1 Timothy 2:4 adds that God “wants all men to be saved and to come to a knowledge of the truth.” But theologians who deny human freedom say these verses apply only to the “elect,” those chosen by God for salvation. But nothing in the texts indicates that.
This is a very complicated theological subject, a debate which has raged for centuries. To me the answer is simple: God has chosen to limit himself at the point of human freedom. He created us to worship him; worship requires a choice; so he has given us freedom of choice. He has determined to honor that choice, even when it is not his perfect will for us. It is no denial of his sovereignty to say that he has chosen sovereignly to honor the freedom he has given to us.
He chose Peter and Andrew, James and John to be his disciples and eventually his witnesses. They chose to accept his call. However, he also called the rich young ruler to “sell everything you have and give to the poor, and you will have treasure in heaven. Then come, follow me” (Luke 18:22). But the man “became very sad, for he was a man of great wealth” (v. 23). When Jesus entered the Holy City on Palm Sunday, the Bible says that “as he approached Jerusalem and saw the city, he wept over it” (Luke 19:41) because it had refused his message and ministry.
God calls us all to be “fishers of men,” to use our influence to bring all we know to know Jesus. To pray for the lost by name; to be sure they know that we follow Jesus; to speak a spiritual word to them; to invite them to church; to share our faith story. As we saw last week, we are God’s only salt and light in our decaying and dark world. We are the world’s only hope.
But we have a choice in the matter. We can choose to make fishing for men the purpose of our lives, or not. We can choose to surrender each day to the Spirit, to begin the morning by meeting God in his word and prayer, to find and use our spiritual gifts in his service, to live every day for Jesus as our Lord. We can follow him, or not. He has given that choice to us all.
Why choose for him? You’ve heard all the reasons, all the famous scriptures and statements which answer the question. Follow him because the omniscient God of the universe knows the future better than we know the present, and has a “good pleasing, and perfect” will for our lives (Romans 12:2). He has plans to prosper us and not harm us, to give us hope and a future (Jeremiah 29:11). His will never leads where his grace cannot sustain.
The safest place in all the world to be is the center of God’s will. He is no fool who gives what he cannot keep to gain what he cannot lose. They’re truisms because they’re true. Because Peter and Andrew, James and John followed Jesus, we’re still talking about them and celebrating their faith 20 centuries later. We can’t say that about anyone else fishing in the Sea of Galilee that day.
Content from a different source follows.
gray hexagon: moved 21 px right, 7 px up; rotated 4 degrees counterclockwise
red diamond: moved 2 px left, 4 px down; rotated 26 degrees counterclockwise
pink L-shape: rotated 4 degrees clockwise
They teach us that following the purpose and call of God is the best, smartest, wisest way to live every single day.
Last weekend, Janet and I left our youngest son at college and started back to Dallas. Driving along, we began to look back over 27 years of marriage. I’m 49 years old, and I’m finally starting to realize that it’s really true, that following Jesus is the best way to live every day.
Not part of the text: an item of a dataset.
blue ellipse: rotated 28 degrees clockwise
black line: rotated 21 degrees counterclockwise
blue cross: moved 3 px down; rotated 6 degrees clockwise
I have enough life experience to remember the times I have refused the will of God and paid the price in personal frustration, grief, and insignificance. I can look back on those times when Janet and I stepped out by faith into the call of God and have been blessed beyond measure as a result.
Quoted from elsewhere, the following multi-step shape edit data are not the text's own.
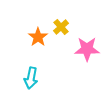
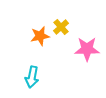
orange star: moved 2 px right, 1 px up; rotated 24 degrees clockwise
cyan arrow: moved 1 px right, 1 px up
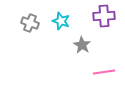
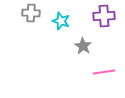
gray cross: moved 1 px right, 10 px up; rotated 18 degrees counterclockwise
gray star: moved 1 px right, 1 px down
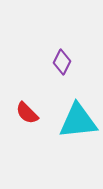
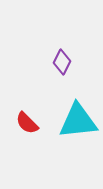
red semicircle: moved 10 px down
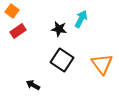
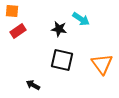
orange square: rotated 32 degrees counterclockwise
cyan arrow: rotated 96 degrees clockwise
black square: rotated 20 degrees counterclockwise
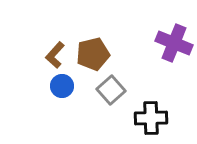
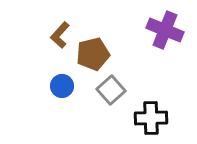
purple cross: moved 9 px left, 13 px up
brown L-shape: moved 5 px right, 20 px up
Now Jesus has come to our Sea of Galilee. He has found us in our boat, preparing our nets for tomorrow’s work. He wants us to follow him–to surrender to his will and leadership with every day, to belong fully and only to him. In turn, he wants to use us to influence our community and world for his Father. Those moments in life come when we either say “yes” to the call of God, or we stay in our boat and miss all he plans for us.
Today is one such day for you. Will you follow him out of this boat, to go where the fish are? Will you fish for men? Or must he call another?